Book Review: Gun Machine - Warren Ellis


After a shootout claims the life of his partner in a condemned tenement building on Pearl Street, Detective John Tallow unwittingly stumbles across an apartment stacked high with guns. When examined, each weapon leads to a different, previously unsolved murder. Someone has been killing people for twenty years or more and storing the weapons together for some inexplicable purpose.

Confronted with the sudden emergence of hundreds of unsolved homicides, Tallow soon discovers that he's walked into a veritable deal with the devil. An unholy bargain that has made possible the rise of some of Manhattan's most prominent captains of industry. A hunter who performs his deadly acts as a sacrifice to the old gods of Manhattan, who may, quite simply, be the most prolific murderer in New York City's history.
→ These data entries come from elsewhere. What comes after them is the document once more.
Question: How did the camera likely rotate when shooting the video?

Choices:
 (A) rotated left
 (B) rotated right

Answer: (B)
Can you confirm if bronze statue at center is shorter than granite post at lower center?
Warren Ellis, like Neil Gaiman and Bill Willingham (amongst others) before him, began his author life penning comics. Warren Ellis penned some of the greatest comics of the 1990’s and 2000’s. Titles like PLANETARY, THE AUTHORITY, GLOBAL FREQUENCY, and TRANSMETROPOLITAN have actually help to shape modern comics and set the storytelling level that is now expected from the books. Without people like Ellis, Morrison, Gaiman, Vaughn ect. we wouldn’t have young bucks like Scott Snyder absolutely winning at writing superhero books.
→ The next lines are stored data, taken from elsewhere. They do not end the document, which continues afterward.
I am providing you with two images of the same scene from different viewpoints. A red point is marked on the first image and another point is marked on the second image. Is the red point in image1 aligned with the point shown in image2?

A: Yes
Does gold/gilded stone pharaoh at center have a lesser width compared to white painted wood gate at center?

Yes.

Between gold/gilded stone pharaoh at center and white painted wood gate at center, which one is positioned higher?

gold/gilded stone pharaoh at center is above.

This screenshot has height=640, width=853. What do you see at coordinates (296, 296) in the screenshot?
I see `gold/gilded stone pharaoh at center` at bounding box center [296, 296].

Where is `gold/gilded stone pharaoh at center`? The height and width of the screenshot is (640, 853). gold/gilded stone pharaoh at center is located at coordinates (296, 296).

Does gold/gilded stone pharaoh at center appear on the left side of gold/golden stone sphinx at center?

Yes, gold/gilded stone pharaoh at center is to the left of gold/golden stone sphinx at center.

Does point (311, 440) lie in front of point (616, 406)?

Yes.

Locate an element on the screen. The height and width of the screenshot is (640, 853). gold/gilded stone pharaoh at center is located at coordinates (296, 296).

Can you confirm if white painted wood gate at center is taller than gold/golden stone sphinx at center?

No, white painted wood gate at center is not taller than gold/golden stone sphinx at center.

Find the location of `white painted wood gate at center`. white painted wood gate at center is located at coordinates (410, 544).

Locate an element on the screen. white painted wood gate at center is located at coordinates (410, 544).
So it’s kind of a no-brainer when someone like Warren Ellis pens a prose novel that a fan like me (I’ve met the man, and he is that awesome) will be picking it up. His first foray into such a media was 2007’s CROOKED LITTLE VEIN, a bizarre, compelling little volume about a washed-up P.I. who is hired to traipse across America’s seedy underbelly looking for a fabled, secret 2nd United States Constitution. I recall what stuck out about it when I read it was the infinite “readability” of it. The story could have been about a sentient washcloth and Ellis could have made it an engrossing read. It just so happens that he finds the most insane, yet interesting stuff to write about. He always has.

And GUN MACHINE (his latest prose effort) is no different.

The premise is wholly clever, bizarre, and interesting in equal measure, but it’s Ellis’ skill evident in his writing that will keep you reading well into the night. He can make the most pedestrian scene or set of events pop off the page like it’s some secret history. In this case VIA characters who are brilliantly fleshed out. The lead is John Tallow a detective at the end of his “caring” rope who is thrown into an unbelievable situation, and two CSU officers join him to solve it all. Scarly is a self-claimed autistic with a potty mouth, and then there is Bat, a nerdy guy with a temperamental stomach and has a penchant for the strange and robotic. There is a churchlike apartment filled with mosaics of guns from throughout history, each of them used in more than one crime and some of them over 100 years old. A madman named only “the Hunter” who crafted that room for his own purposes. John and crew must attempt to get to the bottom of why the Hunter has done what he did, how he’s gotten away with it for twenty+ years, and at the same time deal with more than 100 unsolved cold-case NYC murders that have come to light with the guns.

When I reached the end of the novel, it had followed a progression. Not a guessable one, but neither was it filed with twists and turns. Once you realize where it is headed you won’t be wholly surprised it went there. This is a story that has a compelling mystery at its heart, but its true success lay in Ellis’ prose which is so spot on that even a pint and bite to eat while chatting about the case sizzles off the page. The man is simply a wordsmith, and can craft a sentence that would be at home with literary masters. But what feeds through even that is the sensibility of someone who knows how people talk, communicate, and interact with each other on a REAL level. One imagines it comes from his years of blogging, tweeting and commenting on the internet, but Ellis knows people. In that vein, he then knows characters. So his characters sing, and we listen.

A wonderfully addictive read GUN MACHINE holds up under the most scrutinized eye. It’s at once a thrilling read with tension and danger at the fore, and also a quiet introspective look at inner feelings, turmoil, and personality. John Tallow is a POV character that it’s easy to get behind because even when he’s not being necessarily heroic, he’s being realistically heroic. It makes him flawed, but it makes him better than the more flawed villains. He’s not Sherlock Holmes, but he at least tries to look at things in more than one light at a time.

So, the first proper read of 2013 is Warren Ellis GUN MACHINE and I couldn’t be happier with how it turned out. It’s out in stores now, so you too can read it!